We are not peace loving chicks/people who would name their city, “City of Peace,” in Hebrew, “Jerusalem.” “Jewish” comes from the Hebrew Judah which means Thanksgiving. Grafted into the main tree, the olive tree or the Jewish people, we become like the wild hawk gosling, now become people of thanksgiving. We are dependent no longer upon the Protestant work ethic and rugged individualism, the hawk souring to find its next meal. We are now dependent upon the providence of Almighty God. As people of the same chicken coup, we become a community, striving to help one another in the game of life.

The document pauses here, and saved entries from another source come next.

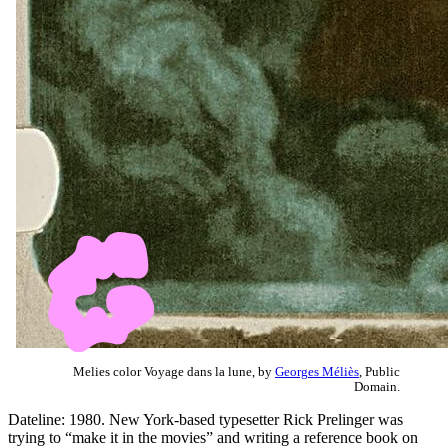
Melies color Voyage dans la lune, by
Georges Méliès
, Public
Domain.
Dateline: 1980. New York-based typesetter Rick Prelinger was
trying to “make it in the movies” and writing a reference book on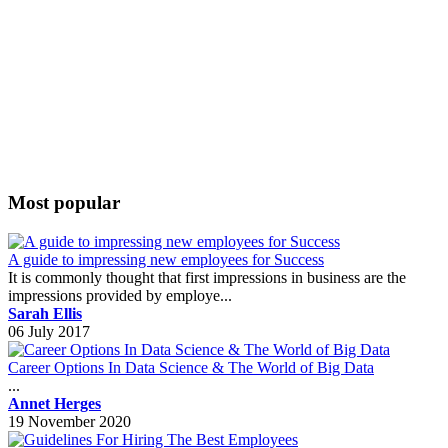
Most popular
A guide to impressing new employees for Success
It is commonly thought that first impressions in business are the
impressions provided by employe...
Sarah Ellis
06 July 2017
Career Options In Data Science & The World of Big Data
...
Annet Herges
19 November 2020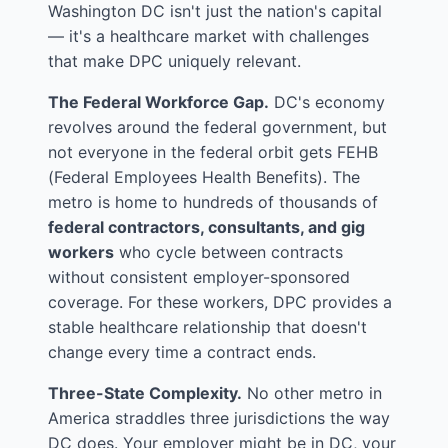
Washington DC isn't just the nation's capital
— it's a healthcare market with challenges
that make DPC uniquely relevant.
The Federal Workforce Gap.
DC's economy
revolves around the federal government, but
not everyone in the federal orbit gets FEHB
(Federal Employees Health Benefits). The
metro is home to hundreds of thousands of
federal contractors, consultants, and gig
workers
who cycle between contracts
without consistent employer-sponsored
coverage. For these workers, DPC provides a
stable healthcare relationship that doesn't
change every time a contract ends.
Three-State Complexity.
No other metro in
America straddles three jurisdictions the way
DC does. Your employer might be in DC, your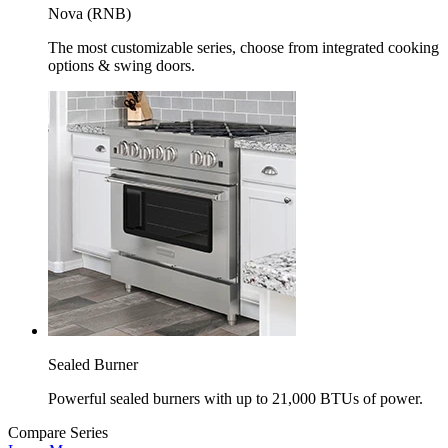
Nova (RNB)
The most customizable series, choose from integrated cooking
options & swing doors.
Sealed Burner
Powerful sealed burners with up to 21,000 BTUs of power.
Compare Series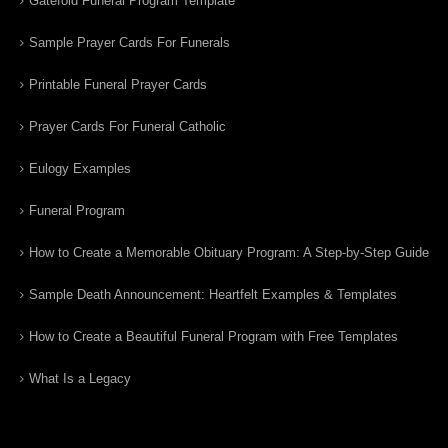
Gatefold Funeral Program Template
Sample Prayer Cards For Funerals
Printable Funeral Prayer Cards
Prayer Cards For Funeral Catholic
Eulogy Examples
Funeral Program
How to Create a Memorable Obituary Program: A Step-by-Step Guide
Sample Death Announcement: Heartfelt Examples & Templates
How to Create a Beautiful Funeral Program with Free Templates
What Is a Legacy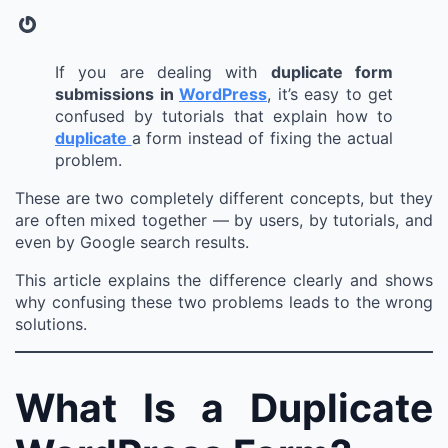
Gravatar
If you are dealing with
duplicate form
submissions in
WordPress
, it’s easy to get
confused by tutorials that explain how to
duplicate
a form instead of fixing the actual
problem.
These are two completely different concepts, but they
are often mixed together — by users, by tutorials, and
even by Google search results.
This article explains the difference clearly and shows
why confusing these two problems leads to the wrong
solutions.
What Is a Duplicate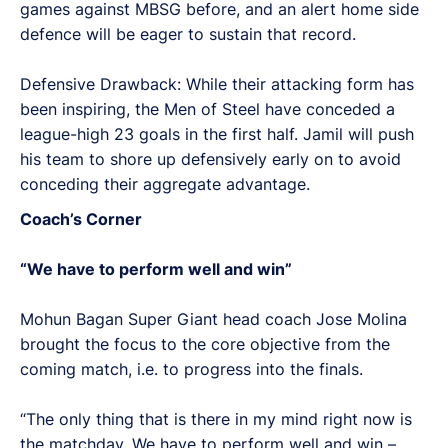
games against MBSG before, and an alert home side
defence will be eager to sustain that record.
Defensive Drawback: While their attacking form has
been inspiring, the Men of Steel have conceded a
league-high 23 goals in the first half. Jamil will push
his team to shore up defensively early on to avoid
conceding their aggregate advantage.
Coach’s Corner
“We have to perform well and win”
Mohun Bagan Super Giant head coach Jose Molina
brought the focus to the core objective from the
coming match, i.e. to progress into the finals.
“The only thing that is there in my mind right now is
the matchday. We have to perform well and win –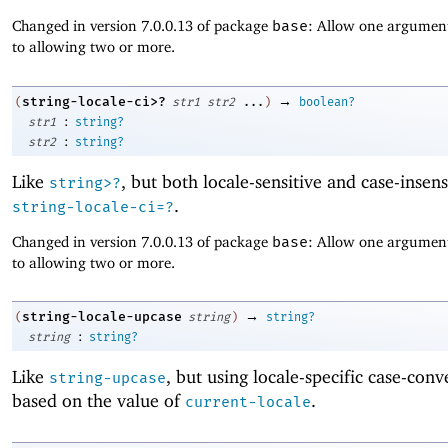
Changed in version 7.0.0.13 of package
base
: Allow one argument
to allowing two or more.
→
string-locale-ci>?
(
str1
str2
...
)
boolean?
:
str1
string?
:
str2
string?
Like
, but both locale-sensitive and case-insens
string>?
.
string-locale-ci=?
Changed in version 7.0.0.13 of package
base
: Allow one argument
to allowing two or more.
→
string-locale-upcase
(
string
)
string?
:
string
string?
Like
, but using locale-specific case-conv
string-upcase
based on the value of
.
current-locale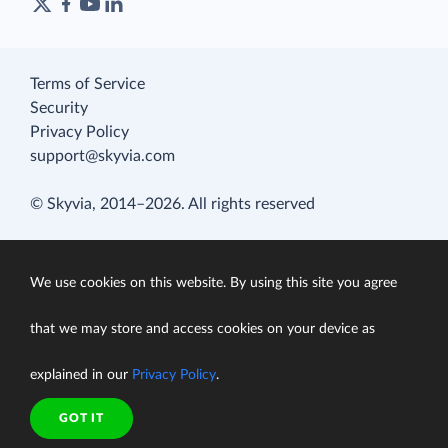
Terms of Service
Security
Privacy Policy
support@skyvia.com
© Skyvia, 2014–2026. All rights reserved
We use cookies on this website. By using this site you agree
that we may store and access cookies on your device as
explained in our
Privacy Policy
.
GOT IT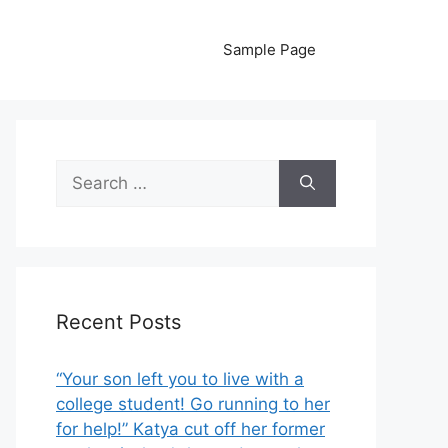
Sample Page
Search
for:
Recent Posts
“Your son left you to live with a
college student! Go running to her
for help!” Katya cut off her former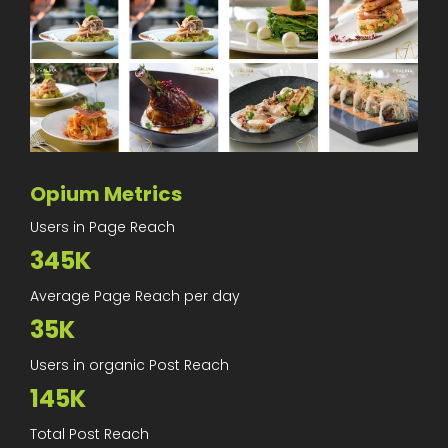
Opium Metrics
Users in Page Reach
345K
Average Page Reach per day
35K
Users in organic Post Reach
145K
Total Post Reach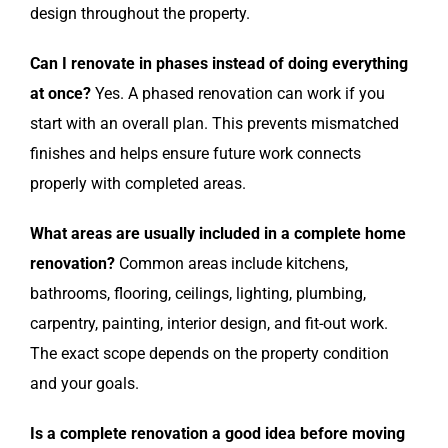
design throughout the property.
Can I renovate in phases instead of doing everything
at once?
Yes. A phased renovation can work if you
start with an overall plan. This prevents mismatched
finishes and helps ensure future work connects
properly with completed areas.
What areas are usually included in a complete home
renovation?
Common areas include kitchens,
bathrooms, flooring, ceilings, lighting, plumbing,
carpentry, painting, interior design, and fit-out work.
The exact scope depends on the property condition
and your goals.
Is a complete renovation a good idea before moving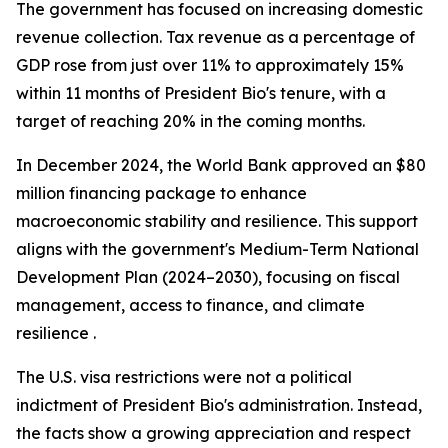
The government has focused on increasing domestic
revenue collection. Tax revenue as a percentage of
GDP rose from just over 11% to approximately 15%
within 11 months of President Bio's tenure, with a
target of reaching 20% in the coming months.
In December 2024, the World Bank approved an $80
million financing package to enhance
macroeconomic stability and resilience. This support
aligns with the government's Medium-Term National
Development Plan (2024–2030), focusing on fiscal
management, access to finance, and climate
resilience .
The U.S. visa restrictions were not a political
indictment of President Bio's administration. Instead,
the facts show a growing appreciation and respect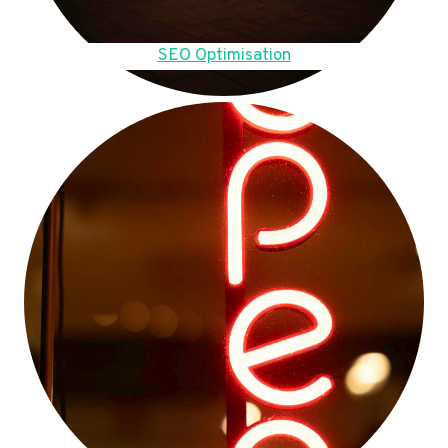
SEO Optimisation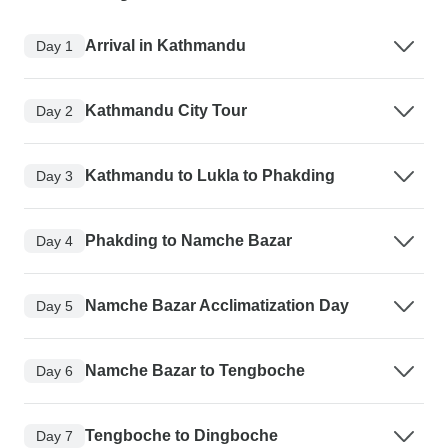
Arrival in Kathmandu
Day 1
Kathmandu City Tour
Day 2
Kathmandu to Lukla to Phakding
Day 3
Phakding to Namche Bazar
Day 4
Namche Bazar Acclimatization Day
Day 5
Namche Bazar to Tengboche
Day 6
Tengboche to Dingboche
Day 7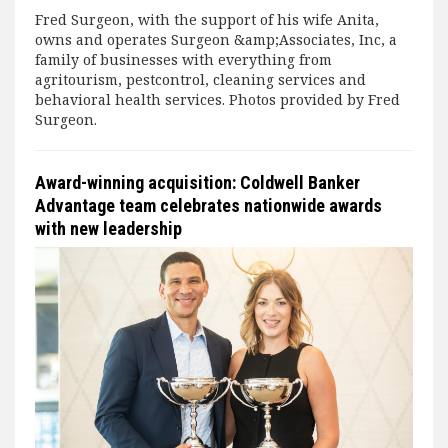
Fred Surgeon, with the support of his wife Anita,
owns and operates Surgeon &amp;Associates, Inc, a
family of businesses with everything from
agritourism, pestcontrol, cleaning services and
behavioral health services. Photos provided by Fred
Surgeon.
Award-winning acquisition: Coldwell Banker
Advantage team celebrates nationwide awards
with new leadership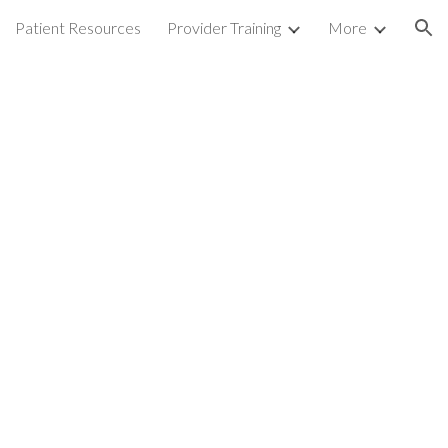
Patient Resources
Provider Training
More
ion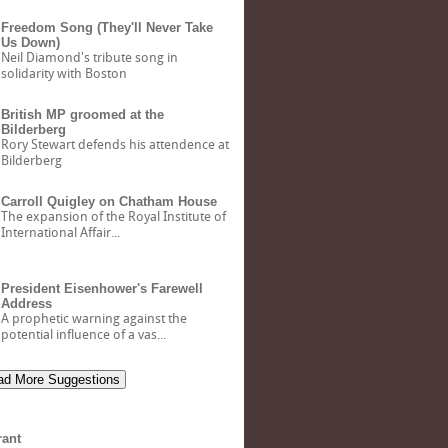
Freedom Song (They'll Never Take
Us Down)
Neil Diamond's tribute song in
solidarity with Boston
British MP groomed at the
Bilderberg
Rory Stewart defends his attendence at
Bilderberg
Carroll Quigley on Chatham House
The expansion of the Royal Institute of
International Affair...
President Eisenhower's Farewell
Address
A prophetic warning against the
potential influence of a vas...
d More Suggestions
rant
Bank of North Dakota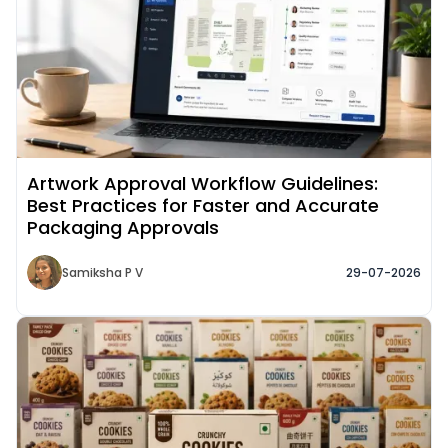
Artwork Approval Workflow Guidelines:
Best Practices for Faster and Accurate
Packaging Approvals
Samiksha P V
29-07-2026
Read More about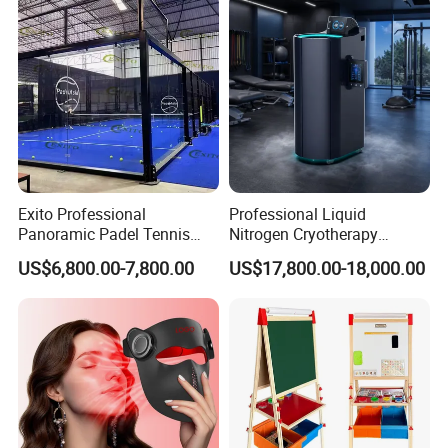
Exito Professional
Professional Liquid
Panoramic Padel Tennis
Nitrogen Cryotherapy
Court 20X10m Standard
Chamber -110°C to -160°C
US$6,800.00-7,800.00
US$17,800.00-18,000.00
Size with 12mm Tempered
for Sports Recovery
Glass CE Certified 30-Day
Fast Delivery Installation
Team Available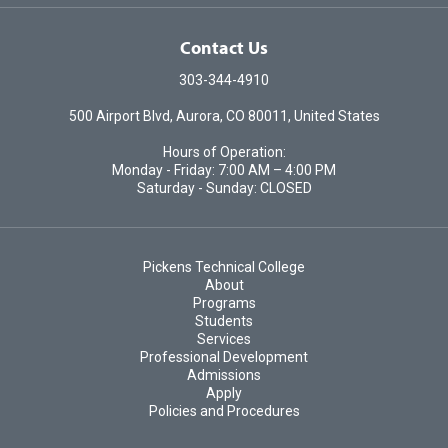
Contact Us
303-344-4910
500 Airport Blvd, Aurora, CO 80011, United States
Hours of Operation:
Monday - Friday: 7:00 AM – 4:00 PM
Saturday - Sunday: CLOSED
Pickens Technical College
About
Programs
Students
Services
Professional Development
Admissions
Apply
Policies and Procedures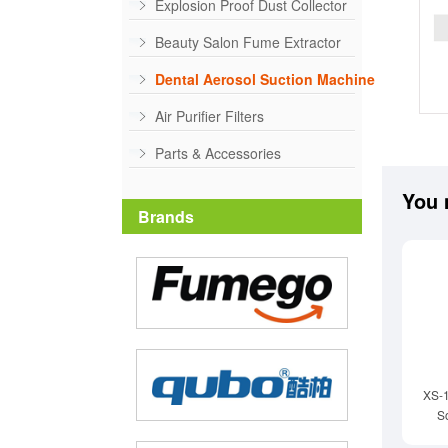
Explosion Proof Dust Collector
Beauty Salon Fume Extractor
Dental Aerosol Suction Machine
Air Purifier Filters
Parts & Accessories
You 
Brands
XS-
S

The wise hawk gosling remembers Jesus’ words, “Just as a branch cannot bear fruit on its own unless it remains on the vine, neither can you unless you remain in me. I am the vine, you are the branches. Whoever remains in me and I in him will bear much fruit, because without me you can do nothing.”
As we, representing the hawk goslings look up and see the other hawks, we remember how our foster-parent, God, never trained us to hunt. We are now entirely dependent upon the will of the God, for our sustenance. That includes looking for the chicken feed, which we as Catholics call the Physical Presence of Jesus in the Eucharist.
Without God, physically present within us and among us, we now can do nothing. With God, we will be fruitful. That does not mean being successful in business. It means we will help the other chicks in our coup grow up to be all they can be. We will take the best possible care of that chicken coup, our planet as well. God started us in the Garden of Eden. At the end of Luke’s Gospel Jesus tells his fellow on the cross, “Today you will be with me in Paradise.”
“Paradise” is the Greek term for the Garden of Eden. We will end up where we started, guarding and tending his garden. If we cannot do that now, why should God think we would be able to tend the next one?